Use of Multiple Degradation Operators: The rationale for using a set of degradation operators (H_1, H_2, \ldots, H_k) in cases where the target problem involves only a single fixed operator (e.g., (H_1)) is unclear. It would be helpful if the authors could explain why introducing multiple degradation operators is necessary or beneficial when solving a fixed-task problem.

  1. The strength of our framework lies in its versatility, enabling seamless integration of a wide-range of restoration models within a unified formulation in eq. (6).
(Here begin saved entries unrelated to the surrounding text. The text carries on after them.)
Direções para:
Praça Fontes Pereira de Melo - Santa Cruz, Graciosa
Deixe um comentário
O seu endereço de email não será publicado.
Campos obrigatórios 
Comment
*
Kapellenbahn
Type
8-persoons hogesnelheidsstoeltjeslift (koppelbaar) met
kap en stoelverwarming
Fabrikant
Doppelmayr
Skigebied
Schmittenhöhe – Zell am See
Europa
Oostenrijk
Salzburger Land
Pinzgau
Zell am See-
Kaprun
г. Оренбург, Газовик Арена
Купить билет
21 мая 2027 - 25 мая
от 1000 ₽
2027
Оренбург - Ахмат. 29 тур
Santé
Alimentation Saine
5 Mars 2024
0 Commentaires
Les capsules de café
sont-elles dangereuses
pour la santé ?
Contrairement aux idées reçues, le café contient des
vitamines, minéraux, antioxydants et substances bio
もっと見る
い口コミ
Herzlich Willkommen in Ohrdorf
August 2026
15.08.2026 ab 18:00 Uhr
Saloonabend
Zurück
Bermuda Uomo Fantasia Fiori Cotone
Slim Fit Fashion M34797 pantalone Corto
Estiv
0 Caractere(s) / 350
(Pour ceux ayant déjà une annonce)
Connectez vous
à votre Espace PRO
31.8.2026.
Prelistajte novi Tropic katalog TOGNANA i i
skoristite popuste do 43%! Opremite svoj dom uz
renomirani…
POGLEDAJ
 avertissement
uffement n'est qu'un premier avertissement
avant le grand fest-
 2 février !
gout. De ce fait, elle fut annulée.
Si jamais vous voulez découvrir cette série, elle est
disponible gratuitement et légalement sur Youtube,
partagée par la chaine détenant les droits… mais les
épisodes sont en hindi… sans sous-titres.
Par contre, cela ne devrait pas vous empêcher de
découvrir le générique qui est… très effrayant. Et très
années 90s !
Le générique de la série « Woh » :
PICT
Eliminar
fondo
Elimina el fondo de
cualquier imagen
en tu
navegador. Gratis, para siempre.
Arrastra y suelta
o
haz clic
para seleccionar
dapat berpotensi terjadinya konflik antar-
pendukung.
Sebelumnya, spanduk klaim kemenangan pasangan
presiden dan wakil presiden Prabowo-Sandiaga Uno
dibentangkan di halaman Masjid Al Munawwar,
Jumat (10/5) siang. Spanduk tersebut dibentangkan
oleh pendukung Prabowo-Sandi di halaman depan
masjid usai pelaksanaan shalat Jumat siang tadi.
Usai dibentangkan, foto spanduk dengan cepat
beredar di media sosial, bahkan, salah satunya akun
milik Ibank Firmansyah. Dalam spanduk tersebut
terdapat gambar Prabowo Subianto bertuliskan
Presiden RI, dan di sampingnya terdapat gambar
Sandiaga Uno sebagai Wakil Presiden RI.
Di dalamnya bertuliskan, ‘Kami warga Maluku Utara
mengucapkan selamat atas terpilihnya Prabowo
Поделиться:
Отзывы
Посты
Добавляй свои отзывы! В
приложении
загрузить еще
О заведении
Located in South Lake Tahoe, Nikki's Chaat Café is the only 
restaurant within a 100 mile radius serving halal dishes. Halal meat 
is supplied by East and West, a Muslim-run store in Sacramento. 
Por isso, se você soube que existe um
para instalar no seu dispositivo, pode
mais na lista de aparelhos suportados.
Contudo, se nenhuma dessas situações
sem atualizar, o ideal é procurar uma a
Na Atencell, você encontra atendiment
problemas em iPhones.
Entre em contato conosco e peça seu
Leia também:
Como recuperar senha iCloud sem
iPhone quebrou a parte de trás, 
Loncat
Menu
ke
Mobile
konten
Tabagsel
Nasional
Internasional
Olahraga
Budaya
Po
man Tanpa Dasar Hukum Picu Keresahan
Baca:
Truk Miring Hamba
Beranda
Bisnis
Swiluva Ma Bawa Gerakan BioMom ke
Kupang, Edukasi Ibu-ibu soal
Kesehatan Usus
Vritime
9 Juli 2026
Note how our approach achieves performance improvements over popular methods using Gaussian-denoising priors.
  2. It is worth highlighting that without our framework, the direct application of a restoration model trained for 8×8\times MRI reconstruction to the 4×4\times and 6×6\times scenarios results in a significant performance degradation. This is shown in Section C.2 of the supplementary material. Our framework enables a principled integration of the 8x model as prior without re-training and without performance degradations.
评论

Thank you for your detailed responses and for addressing the concerns raised. After reviewing the other reviewers' comments and your rebuttals, I have some additional thoughts.

Firstly, I concur with reviewer XTiX's observations regarding the argument about the inadequacy of Gaussian-denoiser networks for solving general inverse problems, at least from a theoretical standpoint. A Gaussian denoiser is sufficient for learning the image prior, with the data fidelity term addressing noise based on the corruption in measurements. Additionally, to ensure the learned prior is independent of the forward operator and generalizable, a Gaussian denoiser is preferable to a restoration network tied to specific degradation operators.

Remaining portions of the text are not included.